Tá, mas onde entra o Batman nisso? Então, acontece que ao longo da Idade Média a figura do Diabo ganhou ainda outro significado: ele se tornou o Punidor, o carrasco que reina no inferno e se encarrega de castigar os pecadores que para lá são enviados. Ou seja, Deus é o juiz, mas quem executa a pena é o Diabo.
Na Divina Comédia, Dante então organizou esta teologia popular, folclórica, dando-lhe ares épicos. Assim surgiu um inferno organizadíssimo, com vários círculos, vários departamentos dedicados a punir diferentes tipos de pecadores. O "gerente" desta instituição é o Diabo.
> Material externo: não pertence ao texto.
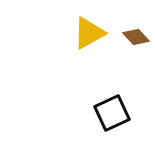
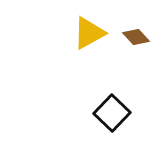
black square: rotated 21 degrees counterclockwise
É aí que entra o Batman. Ele é o Diabo em seu aspecto punidor. Inclusive o design do personagem sugere a imagem de um ser demoníaco. Ele é um morcego, veste-se de preto, tem "chifrinhos", vaga na noite, o horário das trevas. Ele contrasta com o Superman, que todos sabem que é um evidente arquétipo de Jesus e que vaga durante o dia, alimentando-se da energia solar. Superman é luz e Batman é trevas. Superman é esperança e Batman é justiça.
Notas:
1: Vale notar também que, por volta do renascimento e especialmente na era moderna, o Diabo ainda ganhou mais um aspecto, que o assemelha ao grego Prometeu: ele é o libertador da humanidade no sentido de promover a sua maioridade, de levar a civilização a superar o governo dos deuses e seguir seu próprio caminho. É assim que surgiu o luciferianismo, adotando Lúcifer como o principal nome do Diabo, uma vez que ele significa "Portador de luz", no caso, a luz da razão.
E ainda há muitos outros seres relacionados ao Diabo: pessoas desencarnadas que se tornaram espíritos obsessivos, criaturas extradimensionais que são bestas-feras sem qualquer sentimento de bondade, até alienígenas reptilianos são, por algumas pessoas, identificados com o Diabo. Todos estes tipos de Diabo, porém, não vêm ao caso aqui.